# [Task]
Where the word "format" occurs in a line of the listing below, copy that line.

# [Data to use]
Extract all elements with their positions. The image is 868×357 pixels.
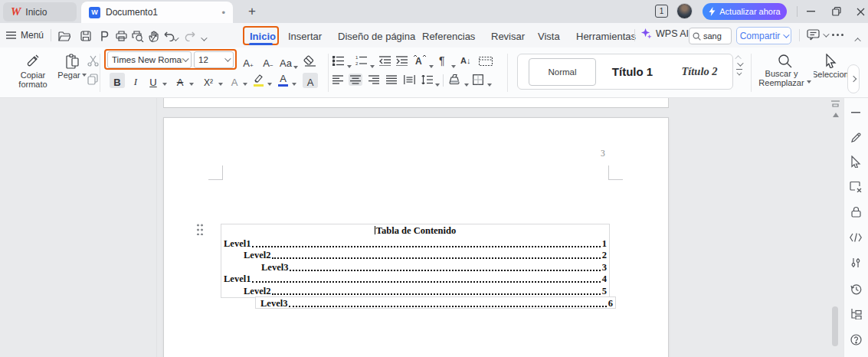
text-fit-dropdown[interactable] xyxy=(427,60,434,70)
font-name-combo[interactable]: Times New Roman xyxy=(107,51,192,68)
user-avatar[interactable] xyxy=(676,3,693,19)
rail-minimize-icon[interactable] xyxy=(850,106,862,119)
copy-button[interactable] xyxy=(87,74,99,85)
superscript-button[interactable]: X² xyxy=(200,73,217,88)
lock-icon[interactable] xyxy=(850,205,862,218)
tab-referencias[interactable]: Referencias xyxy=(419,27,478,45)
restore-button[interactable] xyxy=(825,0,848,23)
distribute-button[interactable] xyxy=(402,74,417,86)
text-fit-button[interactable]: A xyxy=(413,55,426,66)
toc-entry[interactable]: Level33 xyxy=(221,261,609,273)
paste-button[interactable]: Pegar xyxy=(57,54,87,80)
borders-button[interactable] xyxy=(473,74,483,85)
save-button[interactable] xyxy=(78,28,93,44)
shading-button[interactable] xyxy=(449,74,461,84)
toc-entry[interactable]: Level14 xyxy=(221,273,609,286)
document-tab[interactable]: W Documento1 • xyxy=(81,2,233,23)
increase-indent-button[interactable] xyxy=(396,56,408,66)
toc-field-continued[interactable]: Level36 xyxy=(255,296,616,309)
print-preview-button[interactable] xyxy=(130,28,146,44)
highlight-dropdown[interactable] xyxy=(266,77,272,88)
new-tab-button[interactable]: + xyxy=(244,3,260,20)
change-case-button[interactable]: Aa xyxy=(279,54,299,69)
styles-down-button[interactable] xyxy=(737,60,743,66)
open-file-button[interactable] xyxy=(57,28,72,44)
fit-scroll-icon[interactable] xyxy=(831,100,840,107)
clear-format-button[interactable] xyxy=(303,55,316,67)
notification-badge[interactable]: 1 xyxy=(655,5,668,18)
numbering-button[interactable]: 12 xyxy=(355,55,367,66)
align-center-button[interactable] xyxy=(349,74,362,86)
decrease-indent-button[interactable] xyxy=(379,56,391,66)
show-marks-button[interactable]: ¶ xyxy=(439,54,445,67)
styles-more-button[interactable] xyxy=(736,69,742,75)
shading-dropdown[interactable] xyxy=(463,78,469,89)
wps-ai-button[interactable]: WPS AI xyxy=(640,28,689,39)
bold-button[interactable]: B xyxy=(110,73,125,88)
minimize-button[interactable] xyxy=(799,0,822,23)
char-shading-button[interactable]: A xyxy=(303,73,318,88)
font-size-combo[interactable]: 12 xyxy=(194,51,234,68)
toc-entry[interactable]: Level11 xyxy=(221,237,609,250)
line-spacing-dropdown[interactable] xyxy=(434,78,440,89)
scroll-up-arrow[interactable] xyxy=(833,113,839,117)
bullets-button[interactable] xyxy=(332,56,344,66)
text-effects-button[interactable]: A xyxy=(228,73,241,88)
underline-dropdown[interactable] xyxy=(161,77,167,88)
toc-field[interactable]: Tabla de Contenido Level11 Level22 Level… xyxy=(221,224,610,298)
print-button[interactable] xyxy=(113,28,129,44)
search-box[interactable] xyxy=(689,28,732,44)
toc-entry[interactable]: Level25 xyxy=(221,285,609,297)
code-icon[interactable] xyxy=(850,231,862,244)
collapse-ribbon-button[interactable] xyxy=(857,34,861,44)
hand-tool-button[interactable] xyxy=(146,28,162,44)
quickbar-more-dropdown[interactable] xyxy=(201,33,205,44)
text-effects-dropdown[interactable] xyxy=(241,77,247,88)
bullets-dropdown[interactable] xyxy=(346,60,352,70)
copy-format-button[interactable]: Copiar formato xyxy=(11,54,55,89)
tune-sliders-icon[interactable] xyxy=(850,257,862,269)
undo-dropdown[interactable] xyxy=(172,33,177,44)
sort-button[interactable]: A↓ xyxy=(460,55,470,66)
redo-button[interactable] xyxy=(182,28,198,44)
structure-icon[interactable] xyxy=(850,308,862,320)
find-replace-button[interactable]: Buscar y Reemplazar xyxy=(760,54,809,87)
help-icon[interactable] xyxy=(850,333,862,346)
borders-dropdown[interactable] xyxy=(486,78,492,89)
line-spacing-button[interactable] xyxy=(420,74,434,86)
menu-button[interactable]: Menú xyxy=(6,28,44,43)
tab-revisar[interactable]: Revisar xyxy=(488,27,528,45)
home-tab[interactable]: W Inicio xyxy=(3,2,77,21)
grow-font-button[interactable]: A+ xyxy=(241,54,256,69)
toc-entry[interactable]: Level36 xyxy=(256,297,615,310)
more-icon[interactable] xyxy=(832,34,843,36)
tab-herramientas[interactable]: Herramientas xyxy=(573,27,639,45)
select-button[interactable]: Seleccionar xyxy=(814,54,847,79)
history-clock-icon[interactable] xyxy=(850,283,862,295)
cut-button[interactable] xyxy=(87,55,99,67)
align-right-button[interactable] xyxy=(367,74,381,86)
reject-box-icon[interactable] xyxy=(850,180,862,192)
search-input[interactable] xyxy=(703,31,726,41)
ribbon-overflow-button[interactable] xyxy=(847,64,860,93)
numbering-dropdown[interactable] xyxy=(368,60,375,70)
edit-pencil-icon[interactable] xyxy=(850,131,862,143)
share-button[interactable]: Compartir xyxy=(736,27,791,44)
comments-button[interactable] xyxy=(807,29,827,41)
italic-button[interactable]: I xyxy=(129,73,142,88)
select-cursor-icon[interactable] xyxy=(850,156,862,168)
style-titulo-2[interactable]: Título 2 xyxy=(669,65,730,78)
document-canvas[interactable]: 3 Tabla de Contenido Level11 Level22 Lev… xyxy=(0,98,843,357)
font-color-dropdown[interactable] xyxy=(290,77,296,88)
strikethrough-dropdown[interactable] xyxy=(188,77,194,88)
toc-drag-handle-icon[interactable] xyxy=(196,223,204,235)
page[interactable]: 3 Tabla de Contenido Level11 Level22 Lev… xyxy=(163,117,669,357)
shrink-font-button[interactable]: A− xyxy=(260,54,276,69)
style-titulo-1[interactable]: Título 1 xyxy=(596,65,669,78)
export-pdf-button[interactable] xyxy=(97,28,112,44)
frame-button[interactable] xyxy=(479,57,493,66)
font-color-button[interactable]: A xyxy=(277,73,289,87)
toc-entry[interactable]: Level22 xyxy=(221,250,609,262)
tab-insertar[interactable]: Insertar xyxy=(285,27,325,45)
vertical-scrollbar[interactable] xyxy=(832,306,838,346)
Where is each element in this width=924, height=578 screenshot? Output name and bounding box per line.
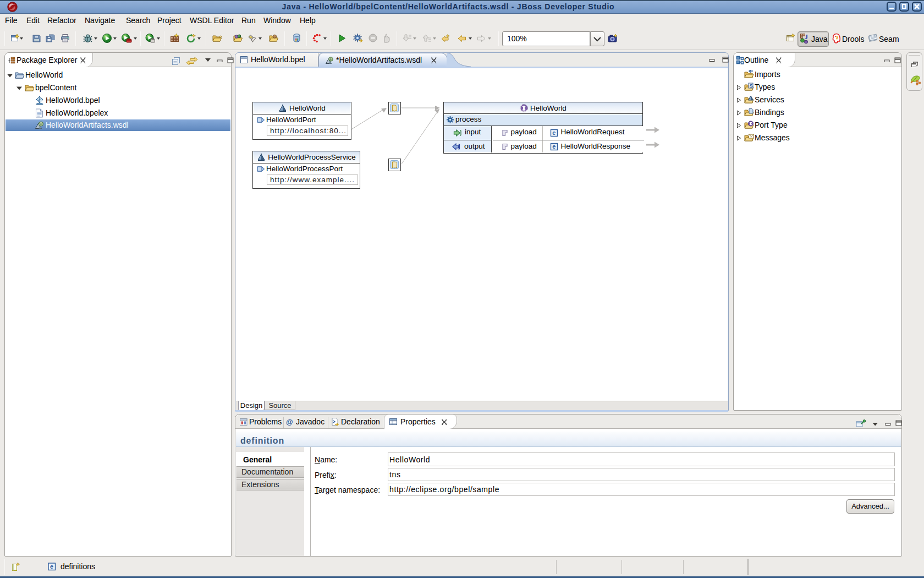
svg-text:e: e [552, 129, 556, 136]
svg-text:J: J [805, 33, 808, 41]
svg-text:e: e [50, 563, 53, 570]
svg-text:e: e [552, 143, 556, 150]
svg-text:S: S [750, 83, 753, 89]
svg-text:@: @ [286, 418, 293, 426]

# [Solved exercise]
clear-format-button[interactable] xyxy=(303,55,316,67)
copy-format-button[interactable]: Copiar formato xyxy=(11,54,55,89)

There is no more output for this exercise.